MADISON, Wisc. (CN) - In a new twist in the vicious fight over Wisconsin's anti-union law, Wisconsin's Democratic secretary of state told the state Supreme Court he does not want to be represented by the state's Republican attorney general in a legal fight.

Secretary of State Doug La Follette on Wednesday asked the Wisconsin Supreme Court for permission to replace Attorney General J.B. Van Hollen as his legal counsel.

La Follette said he does not want Van Hollen to appeal a Dane County Judge's March 18 ruling that the law cannot be published - the final step necessary for it to be enforced - because the Legislature may have violated the open meetings law to pass it.
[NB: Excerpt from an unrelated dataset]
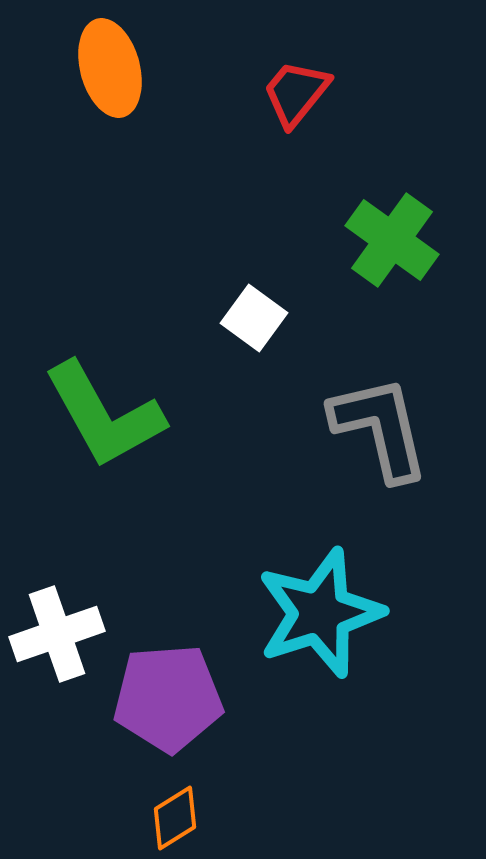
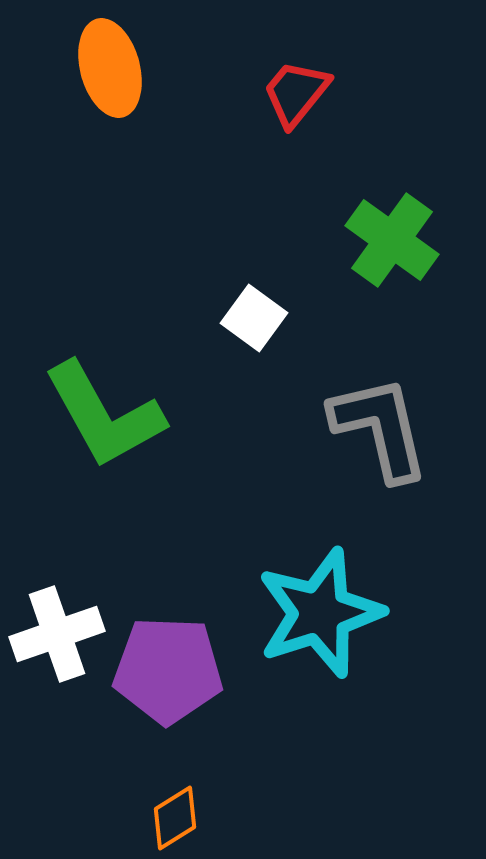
purple pentagon: moved 28 px up; rotated 6 degrees clockwise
Dane County Judge Maryann Sumi prohibited La Follette from publishing the so-called Budget Repair Bill, after Dane County District Attorney Ismael Ozanne sued the state, saying Republican lawmakers had violated the state's open meetings law when they used a legislative trick to ram the bill through without a quorum.
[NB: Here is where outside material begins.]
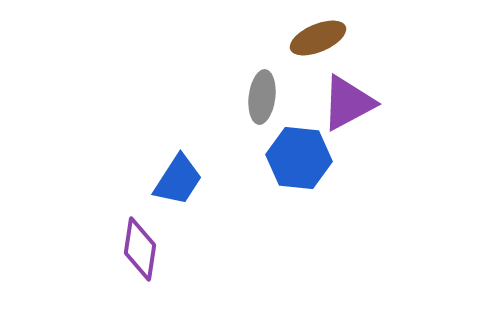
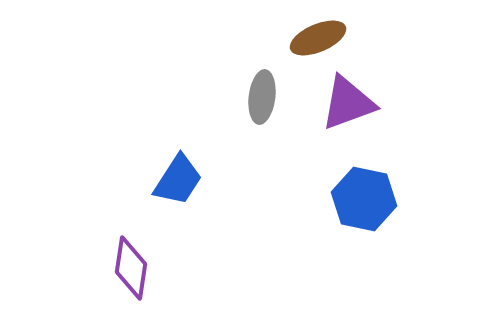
purple triangle: rotated 8 degrees clockwise
blue hexagon: moved 65 px right, 41 px down; rotated 6 degrees clockwise
purple diamond: moved 9 px left, 19 px down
Sumi barred La Follette from publishing the law, so Gov. Scott Walker and his Republican majority had the Legislative Reference Bureau publish it, and Walker began enforcing the law on a weekend.

Sumi then reissued her injunction, telling Walker in no uncertain terms that the Legislative Reference Bureau couldn't publish the law either, and Walker could not enforce it, until the smoke clears from the legal battlefield.

The law prohibits unions representing public employees from collectively bargaining for anything other than salary, and contains other onerous provisions to make union representation more difficult for public workers.

Furor over the law caused Democratic lawmakers to flee the state for 3 weeks, during which Republicans decided that a Budget Repair Bill was not a "fiscal" bill, and so didn't need a quorum, and passed it without one.

Ozanne's lawsuit is one of several challenging the law. At least one other lawsuit claims the bill is unconstitutional.

La Follette told the state Supreme Court that Van Hollen didn't consult him before appealing Judge Sumi's order.